■ **What you need to do**:
Give the number of lines in the data that hold the string "Эмсдеттене". Nothing else is needed.

Saved entries
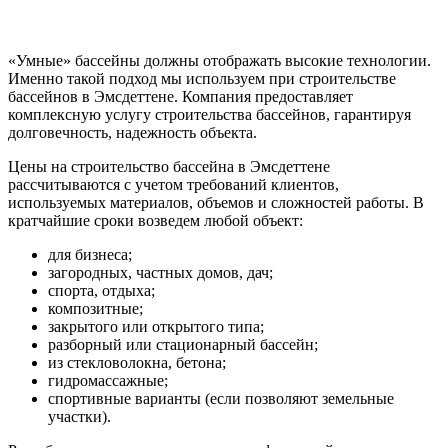
«Умные» бассейны должны отображать высокие технологии.
Именно такой подход мы используем при строительстве
бассейнов в Эмсдеттене. Компания предоставляет
комплексную услугу строительства бассейнов, гарантируя
долговечность, надежность объекта.
Цены на строительство бассейна в Эмсдеттене
рассчитываются с учетом требований клиентов,
используемых материалов, объемов и сложностей работы. В
кратчайшие сроки возведем любой объект:
для бизнеса;
загородных, частных домов, дач;
спорта, отдыха;
композитные;
закрытого или открытого типа;
разборный или стационарный бассейн;
из стекловолокна, бетона;
гидромассажные;
спортивные варианты (если позволяют земельные
участки).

■ **Your response**:
2